Recombineering 101: Making an in-Frame Deletion Mutant

Abstract

DNA recombineering uses phage λ Red recombination functions to promote integration of DNA fragments generated by polymerase chain reaction (PCR) into the bacterial chromosome. The PCR primers are designed to have the last 18–22 nt anneal on either side of the donor DNA and to carry 40- to 50-nt 5′ extensions homologous to the sequences flanking the chosen insertion site. The simplest application of the method results in knockout mutants of nonessential genes. Deletions can be constructed by replacing a portion or the entirety of a target gene with an antibiotic-resistance cassette. In some commonly used template plasmids, the antibiotic-resistance gene can be coamplified with a pair of flanking FRT (Flp recombinase recognition target) sites that, following insertion of the fragment into the chromosome, allow excision of the antibiotic-resistance cassette via the activity of the site-specific Flp recombinase. The excision step leaves behind a “scar” sequence comprising an FRT site and flanking primer annealing sequences.
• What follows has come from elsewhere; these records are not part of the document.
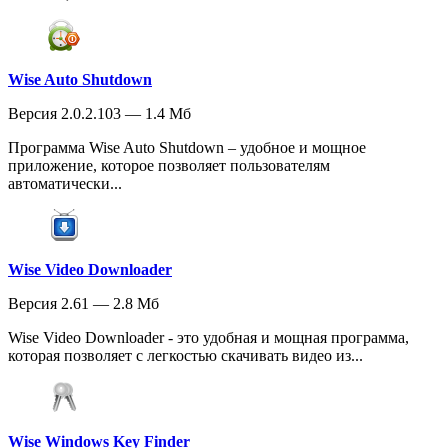
Wise Auto Shutdown
Версия 2.0.2.103 — 1.4 Мб
Программа Wise Auto Shutdown – удобное и мощное
приложение, которое позволяет пользователям
автоматически...
Wise Video Downloader
Версия 2.61 — 2.8 Мб
Wise Video Downloader - это удобная и мощная программа,
которая позволяет с легкостью скачивать видео из...
Wise Windows Key Finder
Removal of the cassette minimizes undesired perturbations on the expression of neighboring genes. Even so, polarity effects can result from the occurrence of stop codons within, or downstream of, the scar sequence. These problems can be avoided by the appropriate choice of the template and by designing primers so that the reading frame of the target gene is maintained past the deletion end point. This protocol is optimized for use with Salmonella enterica and Escherichia coli.